Because it’s not just the planes, a voice pierced through the headache. It’s the steak he served you. The seafood Dallas offered. The fight he won’t tell you about. It’s the kid you considered your own baby brother – tucked in an abandoned wing of a cold, 20,000-square-foot castle that doesn’t feel like home.
“Well, what do you want me to do?” Oliver ran his tongue over his perfect front teeth. “Stop flying airplanes?”
Yes.
But even I considered the request unreasonable. The real question was, how did the man I love care so little about the world we’d leave behind for our kids. Unless …
My heart skipped a beat. I tried to catch it with a hand to my chest. “Ollie.”
“What now?” he mumbled under his breath. Did we even get along?
“Do we plan on having kids?”
He’d escaped the question the night of the dinner.
He wouldn’t today.
Oliver shot me an unreadable look. Again, I found myself confused. We’d spoken about starting a family together since our first date. He knew where I stood. No way would we get engaged without discussing this. And if we did, he wouldn’t be swallowing a lump in his throat the size of Baylor.

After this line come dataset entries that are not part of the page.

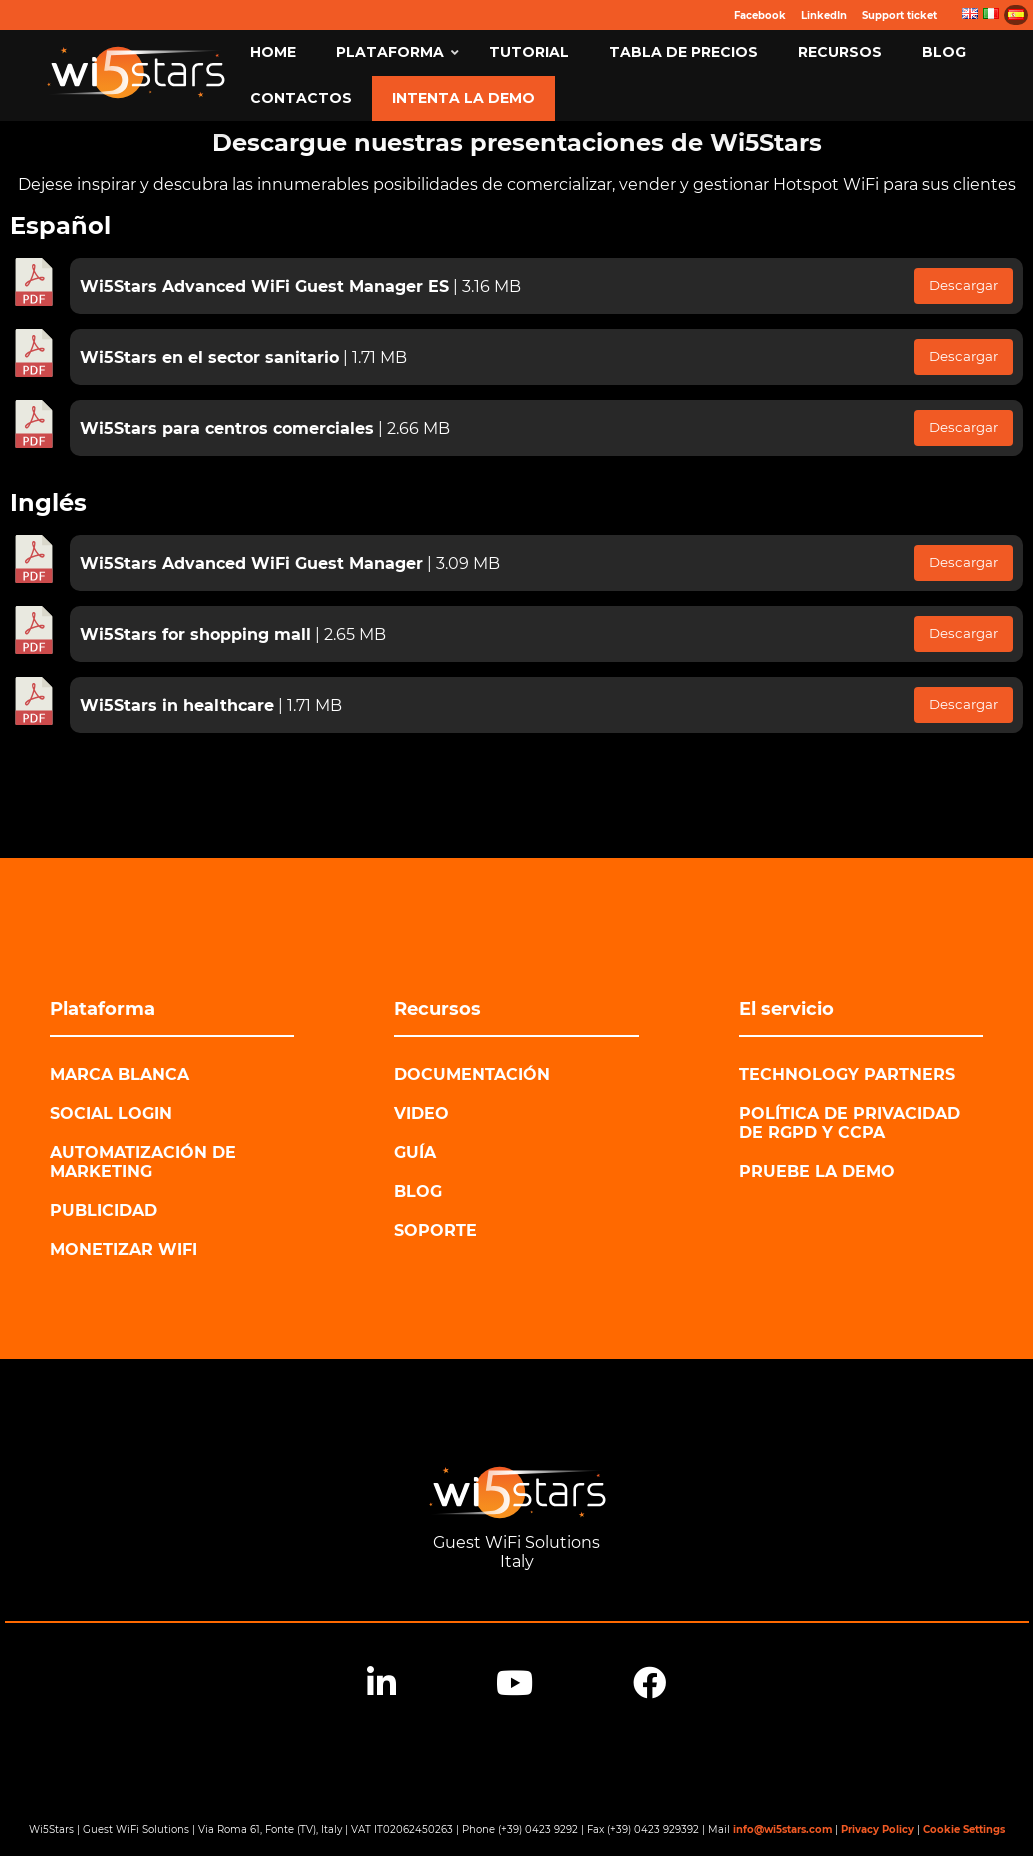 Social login (111, 1113)
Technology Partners (847, 1074)
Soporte (435, 1230)
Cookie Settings (964, 1829)
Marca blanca (119, 1074)
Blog (418, 1191)
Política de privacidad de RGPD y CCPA (849, 1123)
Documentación (472, 1074)
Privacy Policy (877, 1829)
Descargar (963, 285)
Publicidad (103, 1210)
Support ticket (899, 15)
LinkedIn (824, 15)
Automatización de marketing (143, 1162)
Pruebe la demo (817, 1171)
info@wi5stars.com (782, 1829)
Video (421, 1113)
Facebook (760, 15)
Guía (415, 1152)
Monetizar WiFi (123, 1249) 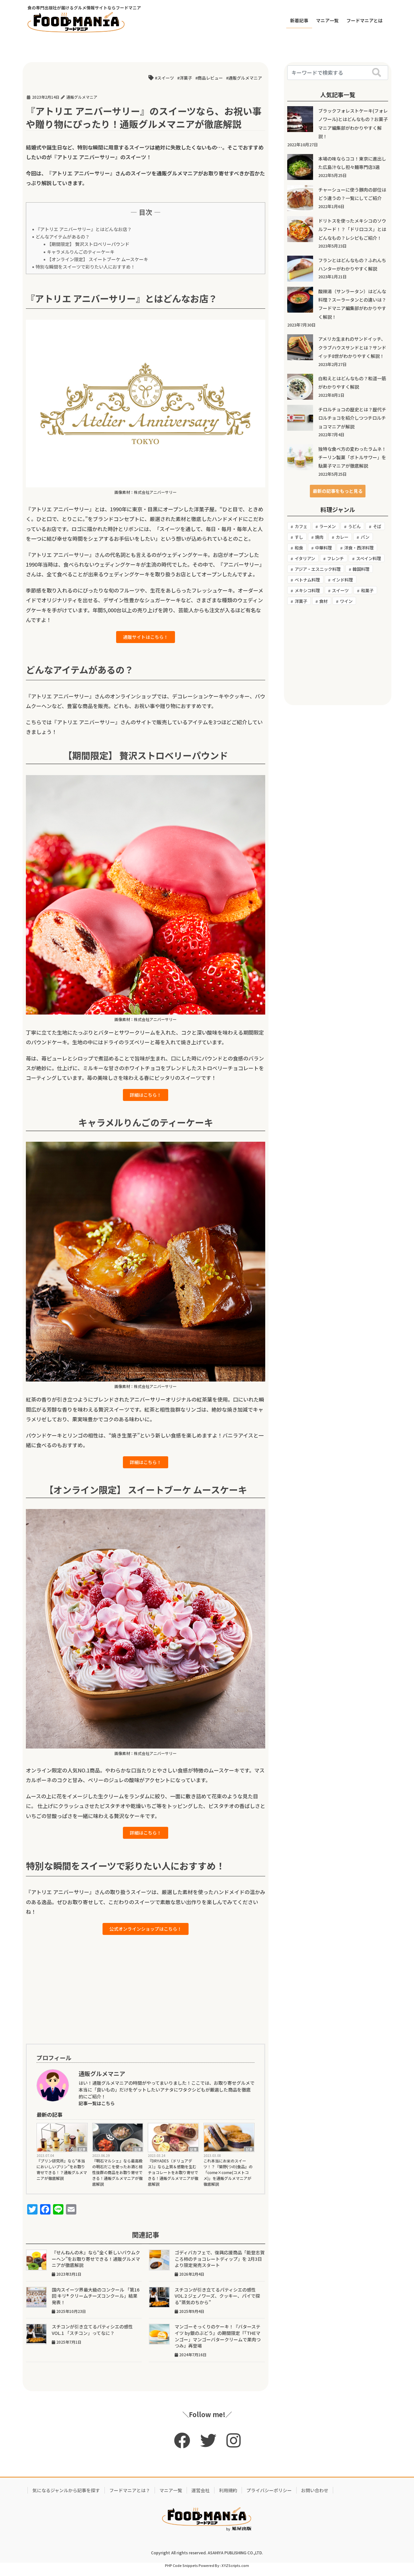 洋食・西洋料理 (359, 548)
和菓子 (367, 590)
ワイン (346, 601)
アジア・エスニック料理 (318, 569)
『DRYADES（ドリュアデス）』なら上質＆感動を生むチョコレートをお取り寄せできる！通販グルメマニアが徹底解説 (173, 2180)
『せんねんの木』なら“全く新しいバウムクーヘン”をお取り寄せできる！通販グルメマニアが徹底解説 (96, 2266)
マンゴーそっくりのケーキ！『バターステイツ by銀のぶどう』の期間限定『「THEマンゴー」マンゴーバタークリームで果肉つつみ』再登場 (218, 2344)
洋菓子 (186, 78)
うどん (354, 526)
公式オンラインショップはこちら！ (145, 1936)
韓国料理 (361, 569)
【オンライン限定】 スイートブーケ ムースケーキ (97, 259)
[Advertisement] (145, 1997)
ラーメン (327, 526)
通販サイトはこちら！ (145, 638)
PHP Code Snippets (181, 2573)
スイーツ (165, 78)
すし (299, 537)
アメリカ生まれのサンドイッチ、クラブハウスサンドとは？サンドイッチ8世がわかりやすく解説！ (352, 347)
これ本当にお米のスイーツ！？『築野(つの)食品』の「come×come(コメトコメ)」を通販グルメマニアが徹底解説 (228, 2180)
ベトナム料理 (307, 580)
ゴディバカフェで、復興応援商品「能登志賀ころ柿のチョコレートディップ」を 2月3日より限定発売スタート (220, 2266)
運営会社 (200, 2498)
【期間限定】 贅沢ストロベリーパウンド (88, 244)
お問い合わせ (314, 2498)
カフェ (301, 526)
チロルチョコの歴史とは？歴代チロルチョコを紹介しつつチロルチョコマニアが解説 (352, 418)
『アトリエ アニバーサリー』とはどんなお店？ (84, 229)
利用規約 (228, 2498)
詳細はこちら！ (145, 1097)
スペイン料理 (368, 558)
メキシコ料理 (307, 590)
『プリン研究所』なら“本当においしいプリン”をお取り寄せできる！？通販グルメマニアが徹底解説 (62, 2177)
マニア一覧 (170, 2498)
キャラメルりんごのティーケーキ (80, 252)
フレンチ (335, 558)
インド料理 (342, 580)
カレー (342, 537)
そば (377, 526)
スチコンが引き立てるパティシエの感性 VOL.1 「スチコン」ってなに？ (94, 2337)
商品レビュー (210, 78)
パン (365, 537)
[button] (337, 491)
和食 (299, 548)
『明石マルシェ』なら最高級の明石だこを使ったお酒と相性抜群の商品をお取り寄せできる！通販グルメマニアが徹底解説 (117, 2180)
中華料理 (323, 548)
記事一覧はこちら (97, 2111)
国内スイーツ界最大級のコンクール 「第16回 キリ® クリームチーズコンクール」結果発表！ (95, 2304)
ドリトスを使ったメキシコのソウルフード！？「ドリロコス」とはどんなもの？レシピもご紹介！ (352, 229)
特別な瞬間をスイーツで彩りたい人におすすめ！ (85, 266)
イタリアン (305, 558)
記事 (82, 2157)
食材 (323, 601)
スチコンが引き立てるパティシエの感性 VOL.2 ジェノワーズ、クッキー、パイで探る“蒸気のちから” (217, 2304)
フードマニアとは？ (129, 2498)
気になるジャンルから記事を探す (66, 2498)
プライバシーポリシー (269, 2498)
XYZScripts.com (235, 2573)
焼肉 (319, 537)
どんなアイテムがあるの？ (63, 236)
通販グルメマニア (245, 78)
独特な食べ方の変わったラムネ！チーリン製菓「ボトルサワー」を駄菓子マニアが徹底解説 (352, 457)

“Don’t care either way.” He lifted a shoulder, not meeting my eyes. “Leaving it up to you.”
“Well, I do want them. But you know this already.”
“Good. I promise to work diligently on making it happen.”
“Don’t you care about the world you’ll be leaving behind for our kids?”
He squinted at the clouds, frowning. “Isn’t Elon colonizing Mars?”
Elon? They were on first name basis? Was he friends with the guy? Forget it. I didn’t want to know.
“And if he is?”
“We’ll buy them a few lots. They’ll be okay.”
I shook my head. “This is outrageous.”
“Hey, hey, we haven’t even looked at the price sheet, yet.”
“What are other people, who aren’t wealthy enough to buy a place on Mars, going to do?”
Oliver’s light eyes brimmed with something suspiciously close to annoyance, but he kept his voice light. “Sweetheart,
I barely care about the lives of my best friends. To care about the lives of hypothetical future strangers is a stretch.”
I pressed my lips together, stifling a scream. “I really don’t know what we found in one another.”
I would say we stuck together as childhood sweethearts, but the four-year, college-sized gap in our romance proved otherwise.
“Happy to give you a demonstration once you get your memory back,” he drawled, making a show of clicking buttons I was fifty percent sure he only clicked to distract me.
“Do you ever think about things that aren’t sex?”
“Rarely – and not voluntarily.”
“I can’t believe you’re in your thirties.”
Actually, I couldn’t believe this was the same Oliver von Bismarck I’d pined over as a child. What happened to him? But I suspected I knew.
Seb.
“Me either.” He adjusted the throttles. “Trust me.”
The engine’s soft rumble hummed in my ears, accompanied by the occasional confirmation from traffic control. Silence stretched between us. The uncomfortable, tense kind. Not the silence of well-seasoned couples.
“So …” Oliver cleared his throat, restarting the conversation out of nowhere. “I guess you won’t be attending the official grand opening of the Grand Regent’s artificial ski resort in Palm Springs?”
I whipped my head toward him, aghast. “That’s the desert.”
“Until it becomes beachfront property in thirty years.”
My jaw struggled to remain attached to its socket. “Whose idea was that?”
He pointed at himself.
“Ollie.”
“Cuddlebug.”
“Where was I when this happened?”
“Probably riding my dick. I can’t get enough of you, and you always bring me to the point of delirium.”
I groaned. “I have a feeling we’re toxic together.”
He winked. “Hell and Heaven are the same experiences in different temperatures.”
I sank into my seat, not caring that I’d turned to sulking. “What other world-crushing plans do you have that I should know about?”
He kept his eyes on the sky ahead, the flare of his nostrils the only sign he’d heard me. “None that I can think of.”
I chewed on my lower lip. “I really need to regain my memories, don’t I?”
“No rush. I’ll wait.” He squeezed the steering yoke tight. “Even if it kills me.”